Open 05554c1b-08b9-4b47-8c42-47b86208a78d opened 14 years ago
Example:
---------------- mod.py ----------------
def f():
a,b,c = 1,2
print b
If i do:
>> import mod >> mod.f()
I get:
Traceback (most recent call last):
File "<stdin>", line 1, in <module>
File "mod.py", line 2, in f
a,b,c = 1,2
ValueError: need more than 2 values to unpack
If i fix the source:
---------------- mod.py ----------------
def f():
a,b,c = 1,2,3
print b
And do:
>> mod.f()
I get:
Traceback (most recent call last):
File "<stdin>", line 1, in <module>
File "mod.py", line 2, in f
a,b,c = 1,2,3
ValueError: need more than 2 values to unpack
The problem is that the source shown is updated, but the executed code is old, because it wasn't reloaded.
Feature request:
If the source code shown was modified after import time and it wasn't reloaded, a warning message should be shown.
Example:
Traceback (most recent call last):
File "<stdin>", line 1, in <module>
File "mod.py", line 2, in f WARNING: Modified after import!
a,b,c = 1,2,3
ValueError: need more than 2 values to unpack
or something like that. Maybe "use reload()" might appear.
Displaying a warning whenever the code has changed on disk is clearly unacceptable - it is both expensive to check (and also, how frequent would you check?), and it would be annoying if you have long-running Python applications so this would just clutter the log files.
-1 on this request; users should just learn this aspect of Python. Also, it is not possible to get this perfect for many reasons, e.g. when you change a class, it will be impossible to update the code of existing instances even with reload.

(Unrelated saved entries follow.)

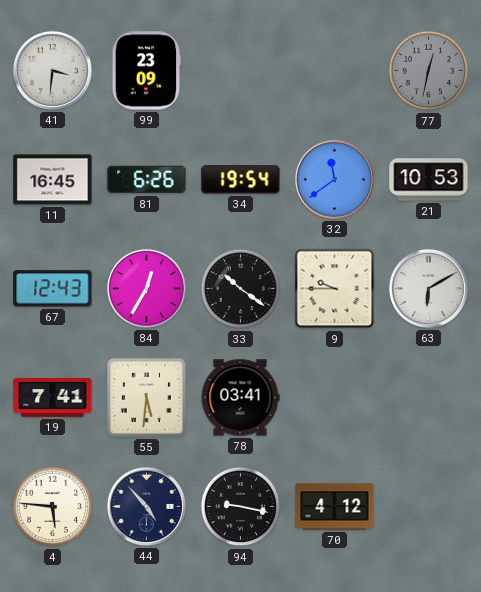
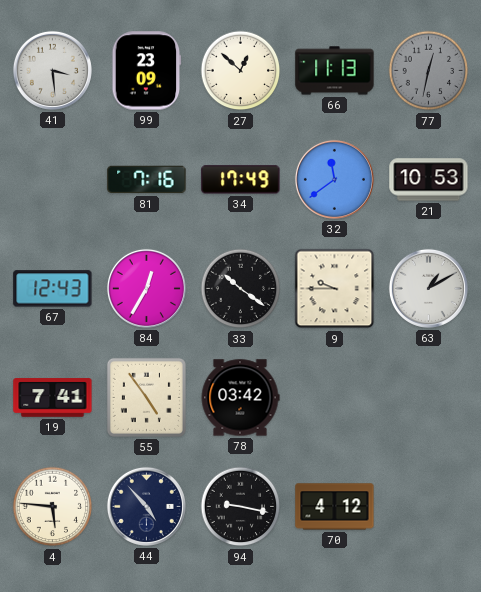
41: 3:31 -> 3:29
27: none -> 12:52
66: none -> 11:13
11: 16:45 -> none
81: 6:26 -> 7:16
34: 19:54 -> 17:49
63: 6:10 -> 1:10
55: 5:31 -> 4:54
78: 03:41 -> 03:42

Martin, I am not talking about a loop checking source file changes.
I think the check could be done only when the traceback is printed.
The function PyErr_Display() calls PyTracBack_Print() and so on until _Py_DisplaySourceLine() is called. The latter reads the source file and prints the line. I don't know which is the best way to know if the source file was updated. But i think that it's possible to check it there.
I think this could apply only when using the interactive console.
I worked a few hours today and I have this patch. I tried to make a test but could not.
I know this is not a really good patch, but it's my first one and I wanted to show my idea.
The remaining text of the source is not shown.